Zeitzeuge

Mario Röllig

Berlin, Berlin
* 1967

Es wird der Tag kommen, an dem ich das graue Gefängnistor von Hohenschönhausen für immer hinter mir schließe. Aber erst, wenn in jedem Schulgeschichtsbuch steht: Die DDR war eine Diktatur!

Themen
  • politische Haft
  • Ausreise/Ausbürgerung
  • Flucht/Fluchthilfe

Biografisches

1967 in Ost-Berlin geboren
1987 Fluchtversuch über Ungarn
1988 Ausbürgerung aus der DDR
1989 Umzug nach West-Berlin
seit 1999 diverse Interviews und Veröffentlichungen in Tageszeitungen und Magazinen
2009 Mitwirkung an dem Dokumentarfilm „Gesicht zur Wand“ von Stefan Weinert

Kurzbeschreibung

Mario Röllig absolvierte nach dem Abschluss der Oberschule eine Ausbildung zum Restaurantfachmann. Nach seinem Coming-out als Homosexueller befreundete er sich im Alter von 17 Jahren mit einem West-Berliner Politiker. Mitarbeiter des MfS versuchten ihn daraufhin als Inoffiziellen Mitarbeiter anzuwerben. Weil er dies ablehnte, wurde er massiv unter Druck gesetzt. 1987 versuchte er deshalb, über Ungarn nach Jugoslawien zu fliehen. Die ungarische Grenzpolizei verhaftete Röllig und übergab ihn dem DDR-Staatssicherheitsdienst. Daraufhin kam er für drei Monate in das Untersuchungsgefängnis nach Berlin-Hohenschönhausen. Nach seiner Entlassung erfuhr er persönliche und berufliche Repressalien, sodass er umgehend einen Ausreiseantrag stellte. Anfang 1988 nahm er an oppositionellen Veranstaltungen innerhalb der evangelischen Kirche teil. Nach einem Protestbrief an Erich Honecker wurde er schließlich 1988 aus der DDR ausgebürgert. Erst 1997 erfuhr er aus seinen Stasi-Akten, wo er zehn Jahre zuvor inhaftiert war. Nach einer Wiederbegegnung mit einem seiner ehemaligen Vernehmer aus Hohenschönhausen kehrte das Trauma der Inhaftierung zurück. Heute setzt er sich öffentlich mit seiner Geschichte auseinander und engagiert sich in der Vereinigung der Opfer des Stalinismus (VOS), in der Gedenkstätte Berlin-Hohenschönhausen sowie in Schüler- und Kunstprojekten für die Aufarbeitung der SED-Diktatur.

Videointerviews

Video 1 (oben): Bei dem Projekt „Stimmen der Opposition“ führen Schülerinnen und Schüler Interviews mit einem Zeitzeugen. Es entsteht ein Bild der DDR-Bürgerrechtsbewegung, gesehen mit den Augen der heutigen Jugendlichen. Das Zeitzeugeninterview mit Lothar Rochau wurde veröffentlicht. Eine Kurzversion finden Sie hier.
Projekt der Deutschen Gesellschaft e. V., gefördert durch die Bundesstiftung Aufarbeitung.

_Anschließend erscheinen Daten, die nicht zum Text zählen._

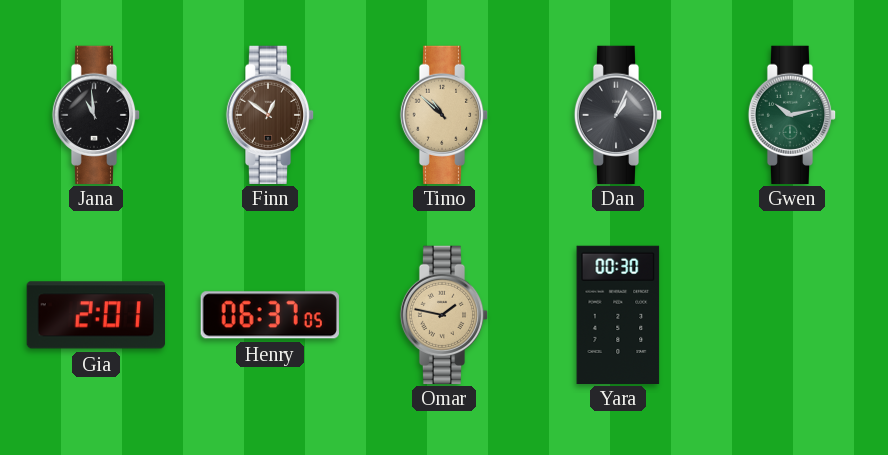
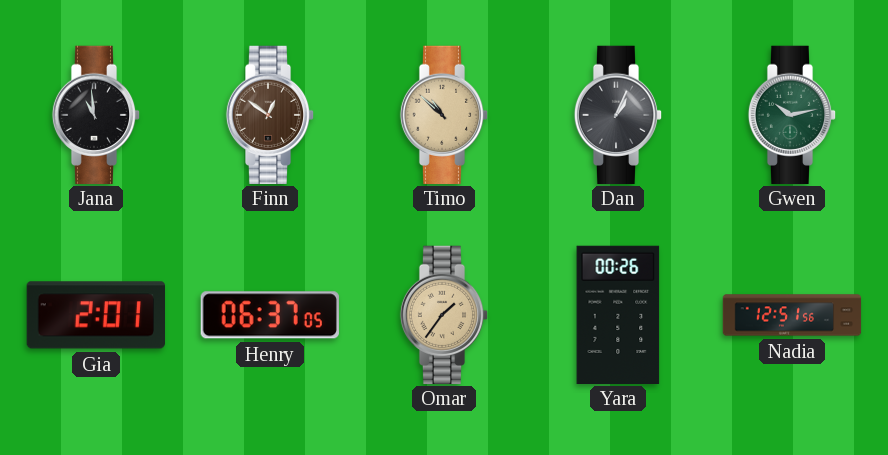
Omar: 1:47 -> 1:36
Yara: 00:30 -> 00:26
Nadia: none -> 12:51
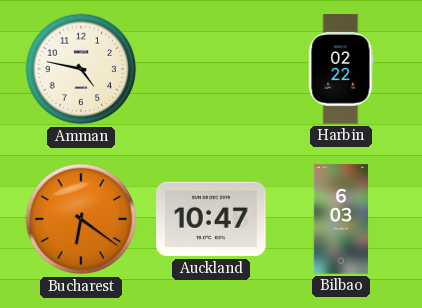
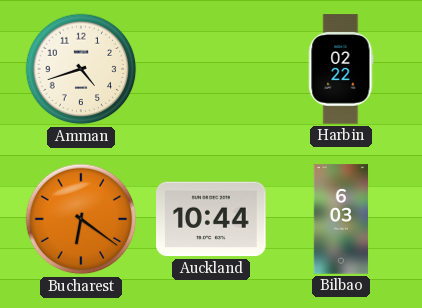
Amman: 4:47 -> 4:42
Auckland: 10:47 -> 10:44
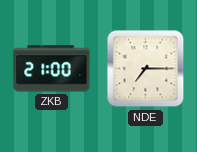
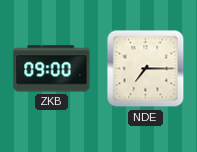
ZKB: 21:00 -> 09:00
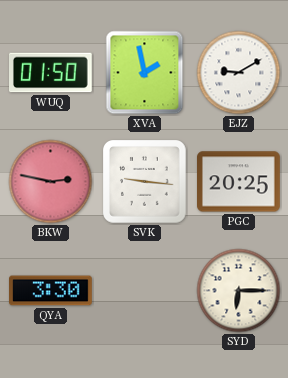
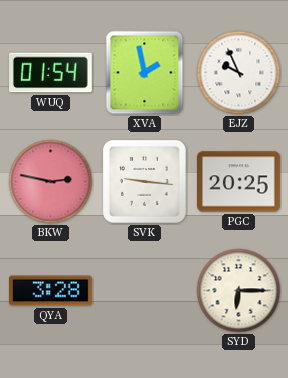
WUQ: 01:50 -> 01:54
EJZ: 9:10 -> 9:56
QYA: 3:30 -> 3:28
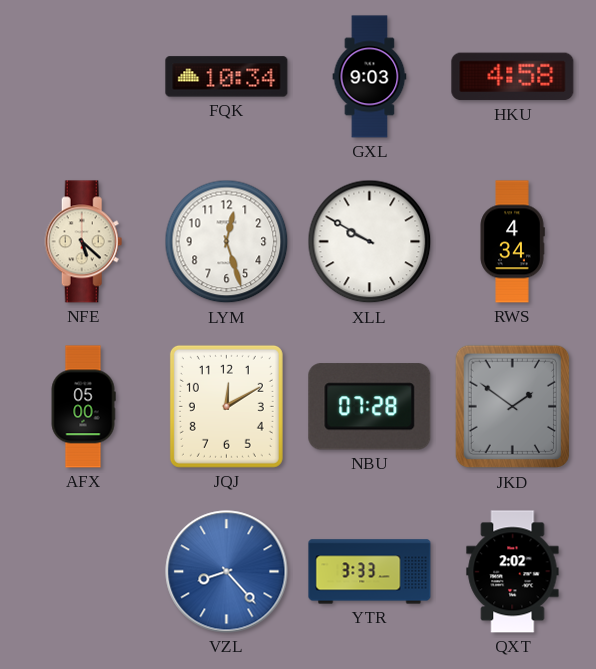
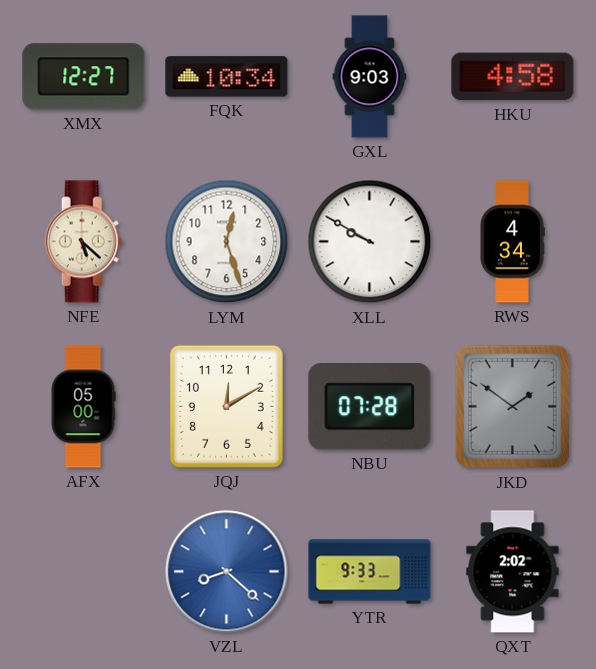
XMX: none -> 12:27
VZL: 8:23 -> 8:22
YTR: 3:33 -> 9:33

Video 2: Multimediareportage: "Über das Erlebte zu sprechen, befreit unheimlich."
Mario Röllig berichtet über sein Leben, seine Haftzeit in Berlin-Hohenschönhausen und seine Arbeit als Referent in der Gedenkstätte Hohenschönhausen
Film von Ludolf Dahmen, Fotograf.

Berichte

"Aufklärung ist die beste Waffe" - Interview mit Mario Röllig, durchgeführt von der Presse-AG des Gymnasium Kenzingen. Badische Zeitung, 02.12.2017.

"Aus dem Staatssicherheitsgefängnis in die Freiheit" - Schülerinnen und Schüler der zehnten Klassen des Leibniz-Gymnasiums in Altdorf hörten gespannt den Erzählungen von Maro Röllig zu, 16.07.2015.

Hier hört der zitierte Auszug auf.